Sun, April 7, 8:00 to 9:30am, Metro Toronto Convention Centre, Floor: 800 Level, Room 801B

Abstract

As the field of game-based assessments has matured, so have some teachers’ methods connected adapting commercial off-the-shelf games to meet curricular goals and objectives. This poster shares findings from a qualitative study designed to learn how games were used in classrooms of expert teachers in a game-based learning affinity space. This study parsed commonalities and themes in classrooms that were deeply embedded with game-based learning as a technique. It analyzed the intersection of expert teaching and “good” video games, those that “are crafted in ways that encourage and facilitate active and critical learning and thinking” (Gee, 2007, p. 38).

Teachers were selected to participate based on theoretical sampling, a method often connected to grounded theory. The smaller sample size, sometimes part of grounded theory studies (Charmaz, 2014), was not intended to represent a larger population. Theoretical sampling pertains “only to conceptual and theoretical development of [your] analysis; it is not about representing a population or increasing the statistical generalizability of your results” (Charmaz, 2014, pp. 198–199). Grounded theory is an iterative and inductive approach often used for qualitative research studies in which data are compared until a hypothesis emerges that can be used to explain the observed phenomenon (Charmaz, 2014).

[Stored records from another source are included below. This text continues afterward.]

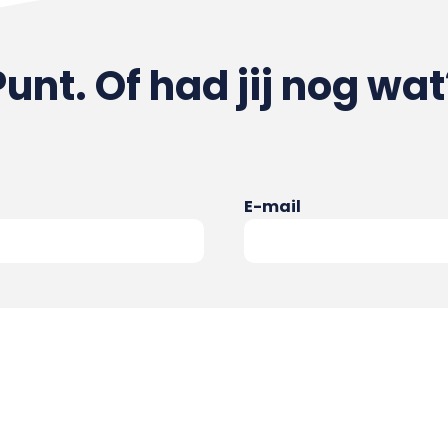
Punt. Of had jij nog wat
E-mail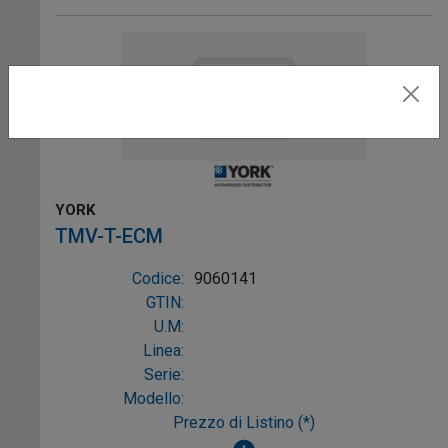
YORK
TMV-T-ECM
Codice:
9060141
GTIN:
U.M:
Linea:
Serie:
Modello:
Prezzo di Listino (*)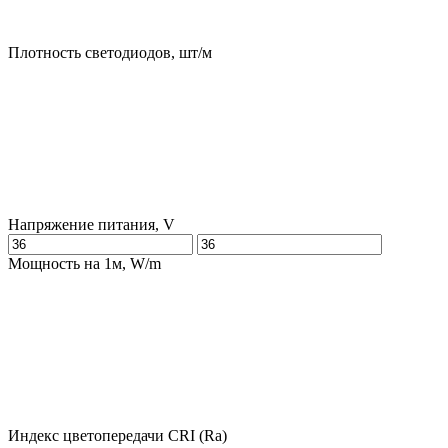
Плотность светодиодов, шт/м
Напряжение питания, V
Мощность на 1м, W/m
Индекс цветопередачи CRI (Ra)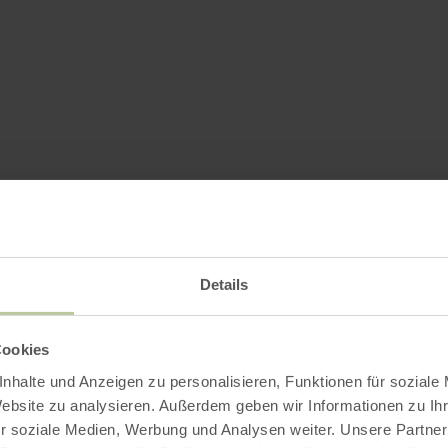
Details
Cookies
nhalte und Anzeigen zu personalisieren, Funktionen für soziale
Website zu analysieren. Außerdem geben wir Informationen zu I
r soziale Medien, Werbung und Analysen weiter. Unsere Partner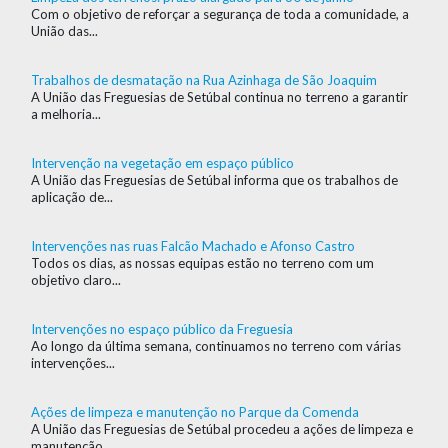
Com o objetivo de reforçar a segurança de toda a comunidade, a
União das...
Trabalhos de desmatação na Rua Azinhaga de São Joaquim
A União das Freguesias de Setúbal continua no terreno a garantir
a melhoria...
Intervenção na vegetação em espaço público
A União das Freguesias de Setúbal informa que os trabalhos de
aplicação de...
Intervenções nas ruas Falcão Machado e Afonso Castro
Todos os dias, as nossas equipas estão no terreno com um
objetivo claro...
Intervenções no espaço público da Freguesia
Ao longo da última semana, continuamos no terreno com várias
intervenções...
Ações de limpeza e manutenção no Parque da Comenda
A União das Freguesias de Setúbal procedeu a ações de limpeza e
manutenção...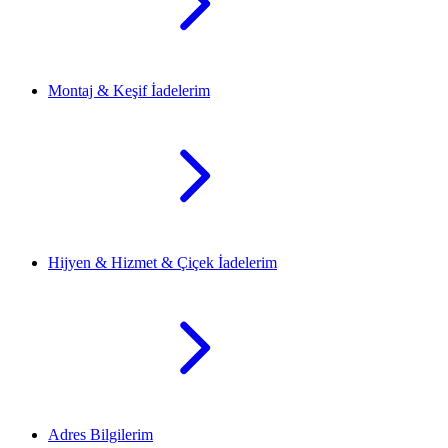
Montaj & Keşif İadelerim
Hijyen & Hizmet & Çiçek İadelerim
Adres Bilgilerim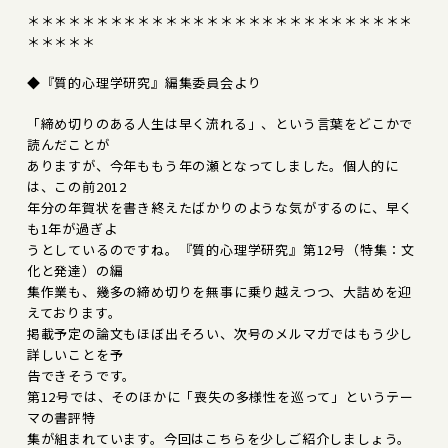
＊＊＊＊＊＊＊＊＊＊＊＊＊＊＊＊＊＊＊＊＊＊＊＊＊＊＊＊
＊＊＊＊＊
◆『質的心理学研究』編集委員会より
「締め切りのある人生は早く流れる」、という言葉をどこかで
読んだことが
ありますが、今年ももう年の瀬となってしました。個人的に
は、この前2012
年分の年賀状を書き終えたばかりのような気がするのに、早く
も1年が過ぎよ
うとしているのですね。『質的心理学研究』第12号（特集：文
化と発達）の編
集作業も、幾多の締め切りを無事に乗り越えつつ、大詰めを迎
えております。
掲載予定の論文もほぼ出そろい、次号のメルマガではもう少し
詳しいことを予
告できそうです。
第12号では、そのほかに「喪失の多様性を巡って」というテー
マの書評特
集が組まれています。今回はこちらを少しご紹介しましょう。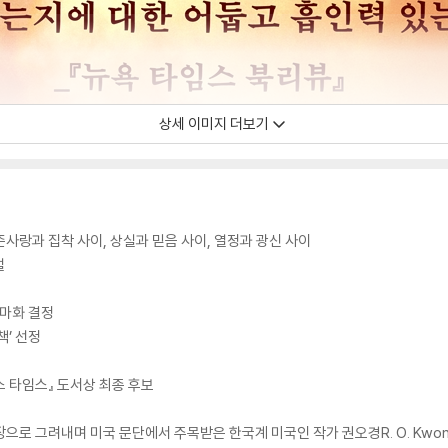
상세 이미지 더보기
존사랑과 집착 사이, 상실과 믿음 사이, 열정과 광신 사이
설
라마화 결정
책’ 선정
 타임스』 도서상 최종 후보
로 그려내며 미국 문단에서 주목받은 한국계 미국인 작가 권오경R. O. Kwon의 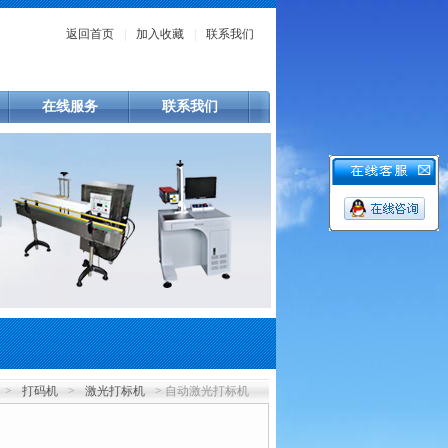
返回首页
|
加入收藏
|
联系我们
在线服务
联系我们
>
打码机
>
激光打标机
> 自动激光打标机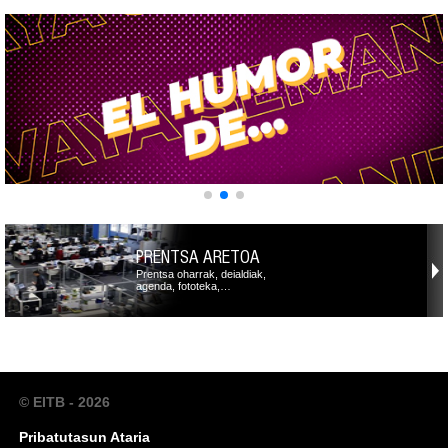
PRENTSA ARETOA
Prentsa oharrak, deialdiak,
agenda, fototeka,…
© EITB - 2026
Pribatutasun Ataria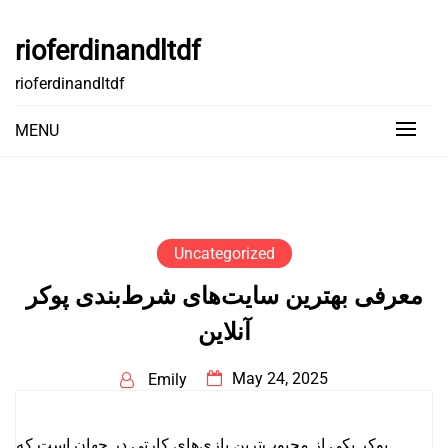
Skip
to
rioferdinandltdf
content
rioferdinandltdf
MENU
Uncategorized
معرفی بهترین سایت‌های شرط‌بندی پوکر
آنلاین
May 24, 2025
Emily
پوکر یکی از محبوب‌ترین بازی‌های کارتی در جهان است که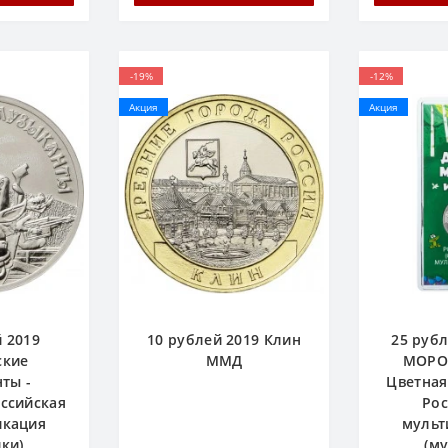
-19%
-12%
Акция
Акция
й 2019
10 рублей 2019 Клин
25 рубл
ские
ММД
МОРОЗ
ты -
Цветная
оссийская
Рос
икация
мульт
ки)
(м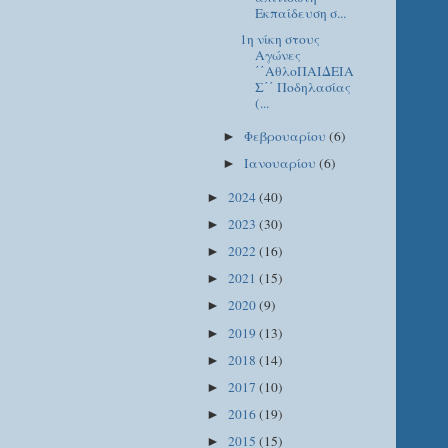
Εκπαίδευση σ...
1η νίκη στους
Αγώνες
΄΄ΑθλοΠΑΙΔΕΙΑ
Σ΄΄ Ποδηλασίας
(...
Φεβρουαρίου
(6)
►
Ιανουαρίου
(6)
►
2024
(40)
►
2023
(30)
►
2022
(16)
►
2021
(15)
►
2020
(9)
►
2019
(13)
►
2018
(14)
►
2017
(10)
►
2016
(19)
►
2015
(15)
►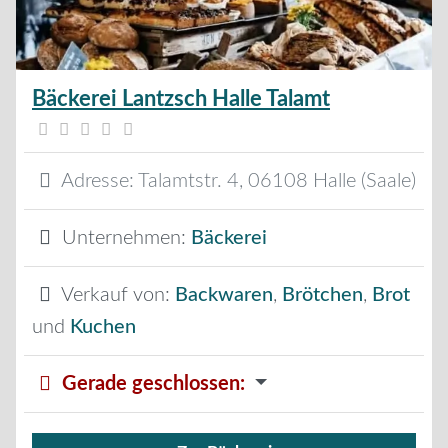
Bäckerei Lantzsch Halle Talamt
Adresse:
Talamtstr. 4
,
06108
Halle (Saale)
Unternehmen:
Bäckerei
Verkauf von:
Backwaren
,
Brötchen
,
Brot
und
Kuchen
Gerade geschlossen
: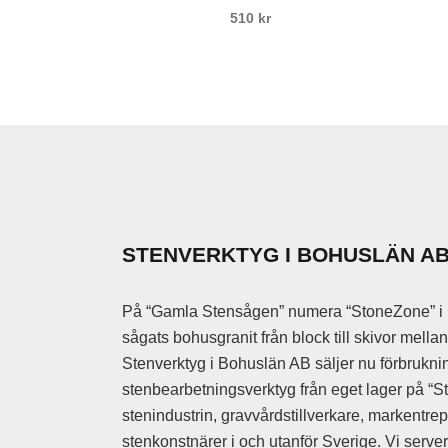
Stensläggor
510
kr
Stensättar
Stensättarhamm
Stensättarstöt
Adapter
Mejselhammar
Tryckluftshamm
Tryckluftslang
Vinkelslipmaski
STENVERKTYG I BOHUSLÄN A
Vinkelslipmaski
Vinkelslip tillbe
På “Gamla Stensågen” numera “StoneZone” i 
Epoxy lim
sågats bohusgranit från block till skivor mell
Filler
Stenverktyg i Bohuslän AB säljer nu förbruknin
Polyester lim
stenbearbetningsverktyg från eget lager på “St
Stenlim
stenindustrin, gravvårdstillverkare, markentre
stenkonstnärer i och utanför Sverige. Vi serve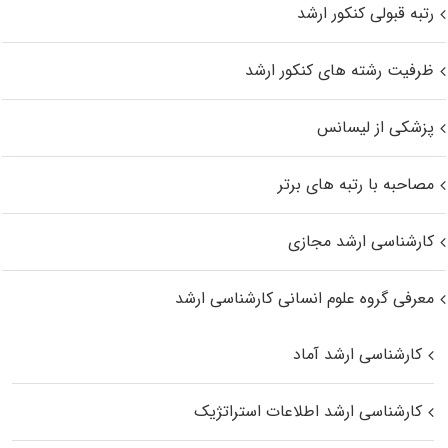
رتبه قبولی کنکور ارشد
ظرفیت رشته های کنکور ارشد
پزشکی از لیسانس
مصاحبه با رتبه های برتر
کارشناسی ارشد مجازی
معرفی گروه علوم انسانی کارشناسی ارشد
کارشناسی ارشد آماد
کارشناسی ارشد اطلاعات استراتژیک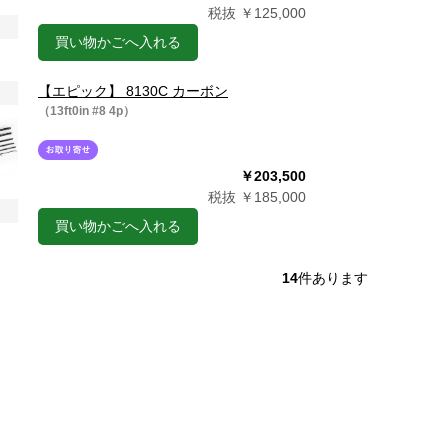
税抜 ￥125,000
買い物かごへ入れる
【エピック】 8130C カーボン
（13ft0in #8 4p）
￥203,500
税抜 ￥185,000
買い物かごへ入れる
14
件あります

Findings indicated that the observed teachers used digital games not as didactic teaching machines, but rather as a centerpiece for instruction, more like books, videos, or documentary film. Games became “high-quality curriculum materials,” enabling students to access curriculum (Darling-Hammond, 2013, pp. 14–15), used as “digital texts” (Shaffer, Nash, & Ruis, 2015, p. 10). Teachers enabled students to associate “words with images, actions, experiences, or dialogue on a real or imagined world” (Gee, 2007, p. 105), along with the epistemic grammar from the games, to facilitate an understanding of words because they experienced them in a situated context (Gee, 2007; Shaffer, 2012). Teachers then played “the role of tutor and explicator, helping students make sense of their mediated experiences, selecting additional experiences, and weaving together a coherent curriculum from an increasingly large array of choices” (Shaffer et al., 2015, p. 11).

Each observed teacher designed reflection-on-action strategies as a method for students to apply the semiotic grammar learned in a game’s world to settings outside of the game’s space (Schön, 1983). As a point of comparison, about a quarter of K8 game-using teachers surveyed in the national Level Up Learning survey (n = 513) reported that they “created their own tests/quizzes (30%) or held whole-class discussions (31%) to measure student learning through gameplay; or interpreted students’ game scores as evidence of their knowledge on topics covered in other formats (39%)” (Takeuchi & Vaala, 2014, p. 19). Thus, as the field of game-based assessments evolves and matures, it should focus not just on embedded evidence-centered design and stealth assessments in games (Almond, Mislevy, & Steinberg, 2003; Gushta, Mislevy, Rupp, & Shaffer, 2010; Shute, 2011), but also the methodologies of how teachers design their own assessments.